I’ve been meditating daily for a year and half now, and even though sometimes I only do 5 minutes, it feels like re-charging the battery of my brain back up to 100 percent.
Do you consider yourself “meditation curious”?
Since that early conversation, Adam and I partnered with a team and created Lucent (now in iTunes!!) to bring this amazing practice to the masses in an accessible, “non-granola” way, through emotional analytics and shared accountability with friends.
After polling over 200 people about what gets in the way of starting a practice, we found that many beginners get overwhelmed by some very practical (and understandable!) questions: How should I physically sit? And what the heck do I do once I close my eyes?
We’ve got you covered!
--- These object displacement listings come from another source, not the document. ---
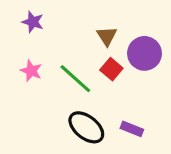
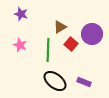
brown triangle: (107, 36) -> (60, 27), moved, turned 32
green line: (75, 79) -> (48, 50), turned 50

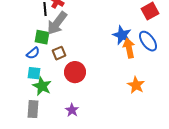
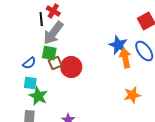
green square: (42, 37) -> (49, 53), moved
red circle: (75, 72) -> (71, 67), moved
orange star: (136, 85) -> (132, 95), turned 30

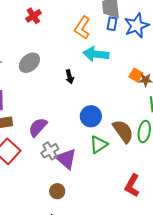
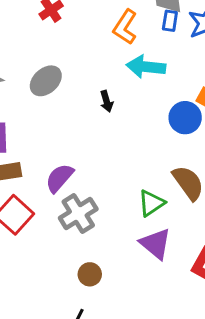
blue circle: (91, 116) -> (185, 118), moved
gray cross: (50, 151) -> (78, 213), size x1.4
purple triangle: (66, 159) -> (156, 244), moved

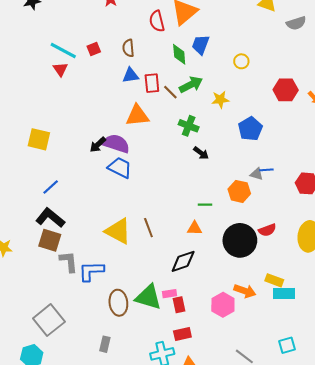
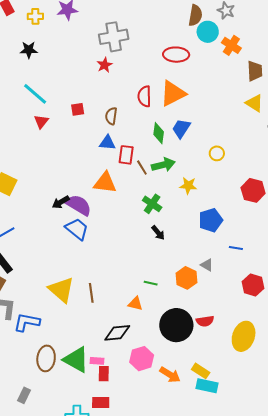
cyan line: (63, 51) -> (35, 94), moved
blue line: (266, 170) -> (236, 248), moved
pink hexagon: (223, 305) -> (142, 359), moved

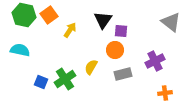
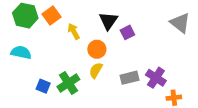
yellow arrow: (70, 30) -> (74, 31), turned -63
purple square: (121, 31) -> (127, 32), turned -32
orange circle: (115, 50) -> (97, 49), moved
purple cross: (155, 61) -> (156, 78), moved, turned -30

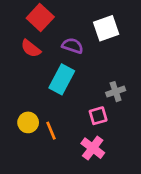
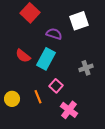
red semicircle: (31, 48) -> (23, 56), moved
pink square: (98, 116) -> (56, 86), moved, turned -32
yellow circle: (28, 122) -> (12, 99), moved

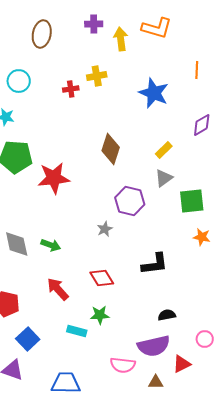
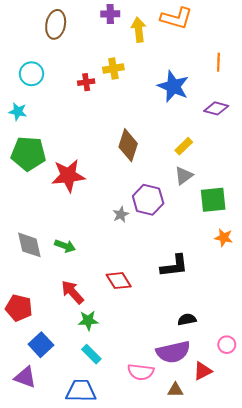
purple diamond: (202, 125) -> (216, 108), moved, turned 45
gray star: (105, 229) -> (121, 214), moved
green star: (100, 315) -> (88, 320), moved
cyan rectangle: (77, 331) -> (91, 354), moved, turned 30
If you’re feeling motivated to experiment with your own sitting practice but you aren’t exactly sure where to begin, below are a few pointers from Casey Gramaglia, Lucent’s meditation advisor (or download the handy Beginner’s Meditation Guide as a PDF). Born and raised in NYC and Connecticut, Casey Gramaglia moved to Thailand in 1999, where he became involved with Vipassana Meditation and established the Thai Hermit Yoga School.
Without further ado . . . here’s Casey!
A Beginner’s Guide to Meditation
Tips for your Physical Posture: How to Set Yourself Up
- Clear a space in your home and designate that your space for meditation.
- Keep it clean, put a small carpet down, or bamboo mat, with a cushion available to elevate your hips above your knees a bit to help with comfort and circulation.
- Sit cross-legged or however you feel comfortable in sitting or kneeling positions.
- Straighten the spine, reaching the crown of the head up, rest the palms in the lap, right hand on top of the left, thumb tips gently touching, shoulders relaxed.
- Make sure once you choose your seat you stay put. Commit to your seat for the duration of time, don’t move.
- It’s important to remain completely still for the sake of accessing the mind; if you feel the need to move, scratch, fidget, simply note it as “feeling, feeling, feeling,” and do your best to stay put and return to your practice. Remember meditation is a checking-in, a seeing what’s going on with the mind and body. Sometimes the need to fidget is a good indication of just how unsettled we are in our lives, but the more you practice the more comfortable you’ll become taking your seat and staying put.
- Remember not to judge yourself, just keep coming back to the practice, and your focus point of concentration.
Tips for your Meditation: A Basic Practice to Start With
- Start by observing the solar plexus area, take the attention to the belly. Note when the breath moves in: “rising” and when the breath moves out “falling.”
- Keep the attention on the naval area, aware of this expansion of the belly when the breath moves in, belly rises; when the breath moves out, belly falls.
- The mind will naturally wander—there will be moments when you get distracted by one of the six senses of perception: hearing, seeing, smelling, tasting, feeling, and thinking.
- When any of the senses break your concentration, taking you away from the rising and falling, note it, such as “thinking, thinking, thinking.” If it’s a sound, note it “hearing, hearing, hearing,” then immediately bring the attention back the rising and falling.
- The more often you practice this method, the better you will get, and the quicker you will be able to bring the mind back to attention, cultivating a refined state of concentration and peace.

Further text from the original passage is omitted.